Laboratory values: Screening serum creatinine >1.5 × upper limit of normal (ULN), alanine aminotransferase (ALT) > 2.5 × ULN, total bilirubin >1.5 × ULN, absolute neutrophil count (ANC) <1,500/mm3, platelet concentration <75,000/mm3, absolute lymphocyte count <1000/mm3, hematocrit level <25% for females or <27% for males, serum albumin ≤2.5 g/dL.
Evidence of central nervous system (CNS) hemorrhage National Cancer Institute Common Terminology Criteria for Adverse Events (NCI CTCAE) version 4.0 (published 28 May

grade 2 or greater on baseline MRI.

Clinically evident congestive heart failure (CHF) > class II of the New York Heart Association (NYHA) guidelines.
Current, serious, clinically significant cardiac arrhythmias, defined as the existence of an absolute arrhythmia or ventricular arrhythmias classified as Lown III, IV or V.
History or signs of active coronary artery disease with or without angina pectoris.
Serious myocardial dysfunction defined as ultrasound-determined absolute left ventricular ejection fraction (LVEF) <45% of predicted institutional normal value.

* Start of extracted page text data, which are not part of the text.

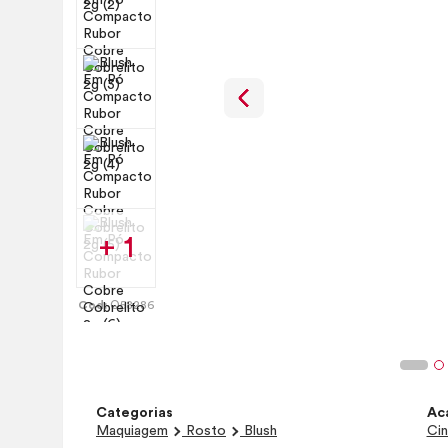
+ 1
Cod:
Q58286
Categorias
Ac
Maquiagem
Rosto
Blush
Cin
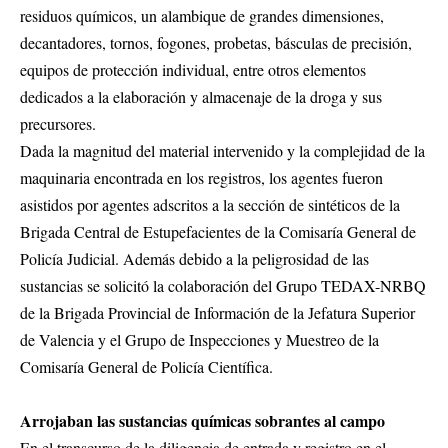
residuos químicos, un alambique de grandes dimensiones,
decantadores, tornos, fogones, probetas, básculas de precisión,
equipos de protección individual, entre otros elementos
dedicados a la elaboración y almacenaje de la droga y sus
precursores.
Dada la magnitud del material intervenido y la complejidad de la
maquinaria encontrada en los registros, los agentes fueron
asistidos por agentes adscritos a la sección de sintéticos de la
Brigada Central de Estupefacientes de la Comisaría General de
Policía Judicial. Además debido a la peligrosidad de las
sustancias se solicitó la colaboración del Grupo TEDAX-NRBQ
de la Brigada Provincial de Información de la Jefatura Superior
de Valencia y el Grupo de Inspecciones y Muestreo de la
Comisaría General de Policía Científica.
Arrojaban las sustancias químicas sobrantes al campo
En el transcurso de la diligencia de entrada y registro en el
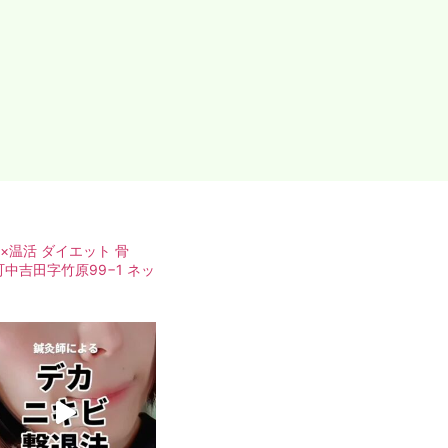
×温活
ダイエット
骨
中吉田字竹原99−1
ネッ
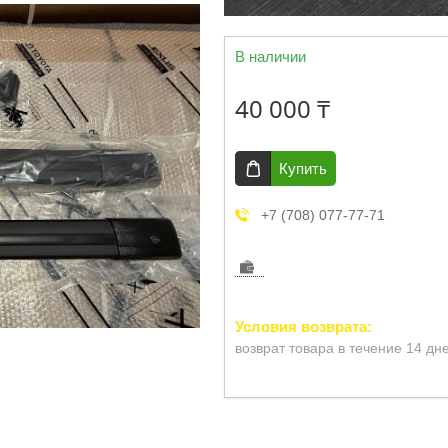
В наличии
40 000 ₸
Купить
+7 (708) 077-77-71
возврат товара в течение 14 дн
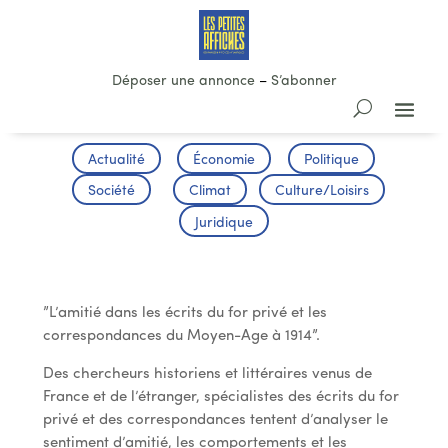
Déposer une annonce
–
S’abonner
Actualité
Économie
Politique
Société
Climat
Culture/Loisirs
Juridique
Colloques
”L’amitié dans les écrits du for privé et les
correspondances du Moyen-Age à 1914”.
Des chercheurs historiens et littéraires venus de
France et de l’étranger, spécialistes des écrits du for
privé et des correspondances tentent d’analyser le
sentiment d’amitié, les comportements et les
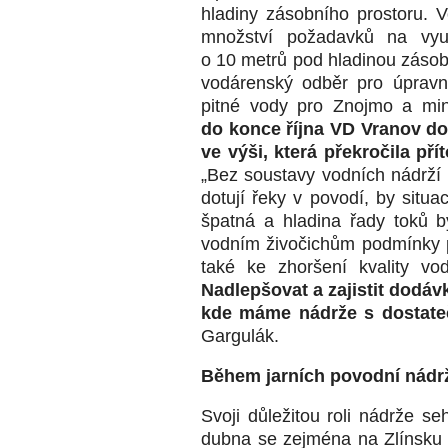
hladiny zásobního prostoru. V
množství požadavků na vyu
o 10 metrů pod hladinou zásobn
vodárenský odběr pro úpravn
pitné vody pro Znojmo a min
do konce října VD Vranov do
ve výši, která překročila př
„Bez soustavy vodních nádrží
dotují řeky v povodí, by situa
špatná a hladina řady toků b
vodním živočichům podmínky p
také ke zhoršení kvality v
Nadlepšovat a zajistit dodá
kde máme nádrže s dostat
Gargulák.
Během jarních povodní nádrž
Svoji důležitou roli nádrže s
dubna se zejména na Zlínsku 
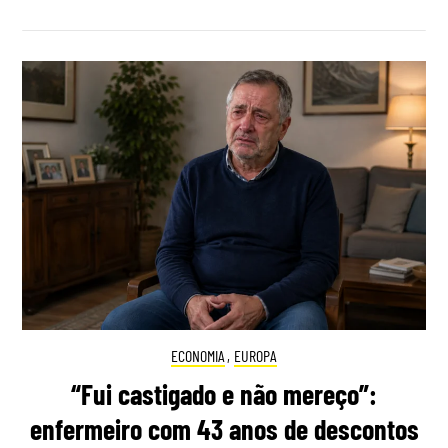
ECONOMIA
,
EUROPA
“Fui castigado e não mereço”:
enfermeiro com 43 anos de descontos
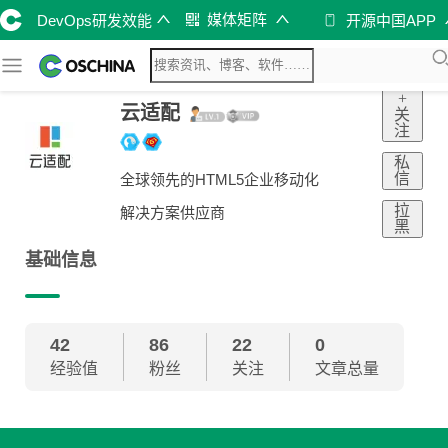
媒体矩阵
DevOps研发效能
开源中国APP
+
云适配
关
注
私
信
全球领先的HTML5企业移动化
拉
解决方案供应商
黑
基础信息
42
86
22
0
经验值
粉丝
关注
文章总量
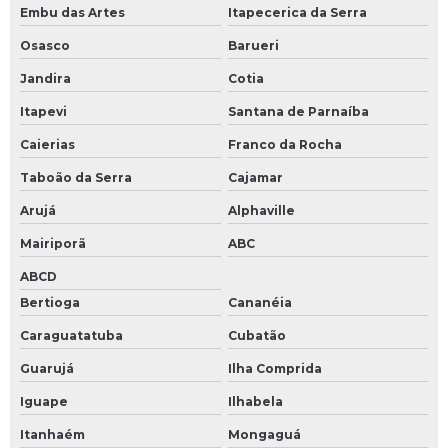
Servo motor encoders resolver
Embu das Artes
Itapecerica da Serra
Servo motor resolver
Osasco
Barueri
Servo válvula proporcional
Jandira
Cotia
Servo válvulas
Itapevi
Santana de Parnaíba
Servo válvulas hidráulicas
Caierias
Franco da Rocha
Servoacionamentos
Taboão da Serra
Cajamar
Arujá
Alphaville
Sistema de servoacionamento
Mairiporã
ABC
Teclado de membrana industrial
ABCD
Teclado industrial
Bertioga
Cananéia
Teclado pc industrial
Caraguatatuba
Cubatão
Teste de circuitos eletrônicos
Guarujá
Ilha Comprida
Conserto cnc
Iguape
Ilhabela
Conversor tensão
Itanhaém
Mongaguá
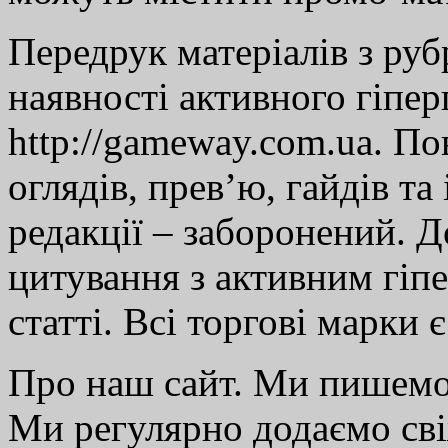
Передрук матеріалів з руб
наявності активного гіпе
http://gameway.com.ua. По
оглядів, прев’ю, гайдів та
редакції – заборонений. 
цитування з активним гіп
статті. Всі торгові марки 
Про наш сайт. Ми пишем
Ми регулярно додаємо св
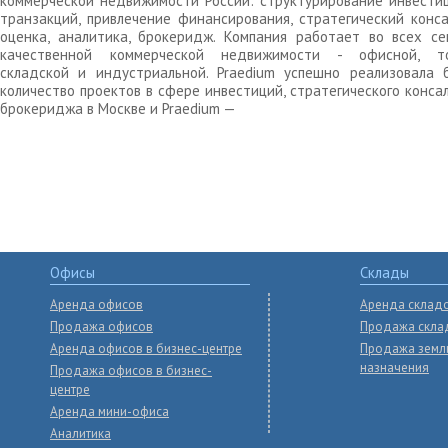
коммерческой недвижимости России: структурирование инвести
транзакций, привлечение финансирования, стратегический конса
оценка, аналитика, брокеридж. Компания работает во всех се
качественной коммерческой недвижимости - офисной, то
складской и индустриальной. Praedium успешно реализовала 
количество проектов в сфере инвестиций, стратегического конса
брокериджа в Москве и Praedium —
Офисы
Склады
Аренда офисов
Аренда склад
Продажа офисов
Продажа скла
Аренда офисов в бизнес-центре
Продажа земл
назначения
Продажа офисов в бизнес-
центре
Аренда мини-офиса
Аналитика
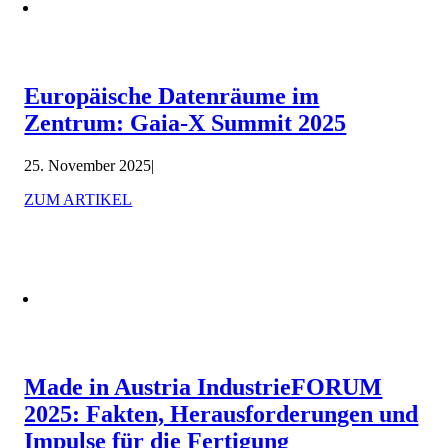
Europäische Datenräume im
Zentrum: Gaia-X Summit 2025
25. November 2025
|
ZUM ARTIKEL
Made in Austria IndustrieFORUM
2025: Fakten, Herausforderungen und
Impulse für die Fertigung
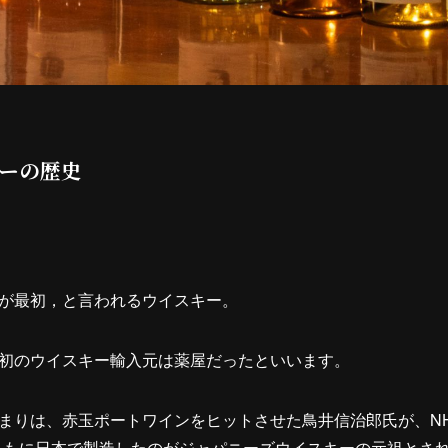
ーの歴史
が最初，と言われるウイスキー。
初のウイスキー輸入元は薬屋だったといいます。
まりは、赤玉ポートワインをヒットさせた鳥井信治郎氏が、NH
ともに日本で製造したのがジャパニーズウイスキーの元祖とさ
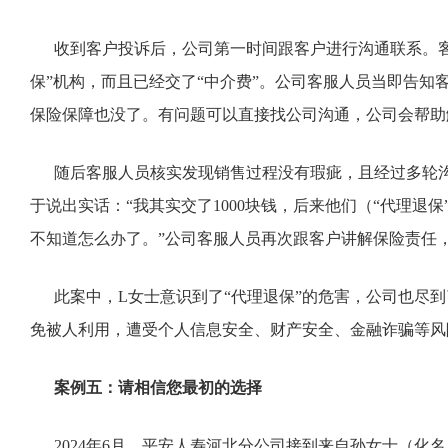
收到客户投诉后，公司第一时间跟客户进行沟通联系。客户
保”机构，而且已经交了“中介费”。公司客服人员当即告知
保险保障也没了。有问题可以直接找公司沟通，公司会帮助
随后客服人员核实发现销售过程没有瑕疵，且经过多轮沟
于说出实话：“我其实交了1000块钱，后来他们（“代理
不知道怎么办了。”公司客服人员再次跟客户讲解保险责任
此案中，L女士意识到了“代理退保”的危害，公司也尽到
免被人利用，遭受个人信息安全、财产安全、金融诈骗等风
案例五：请相信您最初的选择
2024年6月，平安人寿河北分公司接到来自孙女士（化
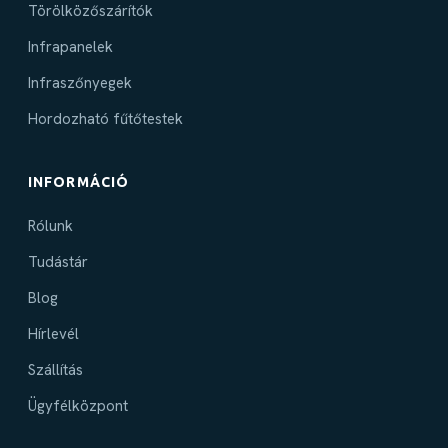
Törölközőszárítók
Infrapanelek
Infraszőnyegek
Hordozható fűtőtestek
INFORMÁCIÓ
Rólunk
Tudástár
Blog
Hírlevél
Szállítás
Ügyfélközpont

Active, clinically significant serious infection requiring treatment with antibacterial, antiviral (other than antiretroviral therapy), or antifungal therapy.
Major surgery within 4 weeks prior to Randomization.
Any condition that might interfere with the subject's participation in the study or in the evaluation of the study results.
Any condition that is unstable and could jeopardize the subject's participation in the study.